SOURCE INFORMATION Block Start

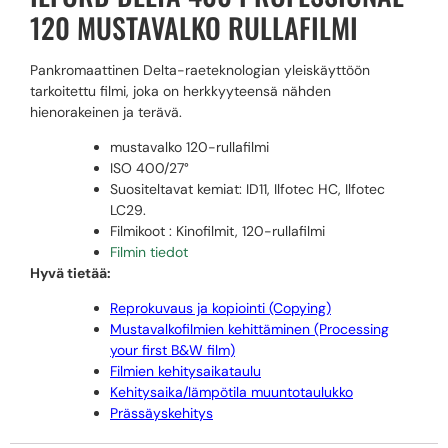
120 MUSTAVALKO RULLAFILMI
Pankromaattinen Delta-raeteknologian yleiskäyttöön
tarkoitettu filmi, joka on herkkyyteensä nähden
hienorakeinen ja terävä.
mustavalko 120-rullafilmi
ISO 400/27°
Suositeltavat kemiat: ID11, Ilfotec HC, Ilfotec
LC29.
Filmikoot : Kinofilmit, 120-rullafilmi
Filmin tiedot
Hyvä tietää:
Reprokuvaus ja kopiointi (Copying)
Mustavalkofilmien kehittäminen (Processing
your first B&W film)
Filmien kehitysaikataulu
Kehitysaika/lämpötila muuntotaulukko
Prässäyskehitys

SOURCE INFORMATION Block End

■ PROMPT: The "Filmikoot : Kinofilmit, 120-rullafilmi" line through the last line above: set these down exactly and add nothing else.

■ OUTPUT FOR THIS TASK:
Filmikoot : Kinofilmit, 120-rullafilmi
Filmin tiedot
Hyvä tietää:
Reprokuvaus ja kopiointi (Copying)
Mustavalkofilmien kehittäminen (Processing
your first B&W film)
Filmien kehitysaikataulu
Kehitysaika/lämpötila muuntotaulukko
Prässäyskehitys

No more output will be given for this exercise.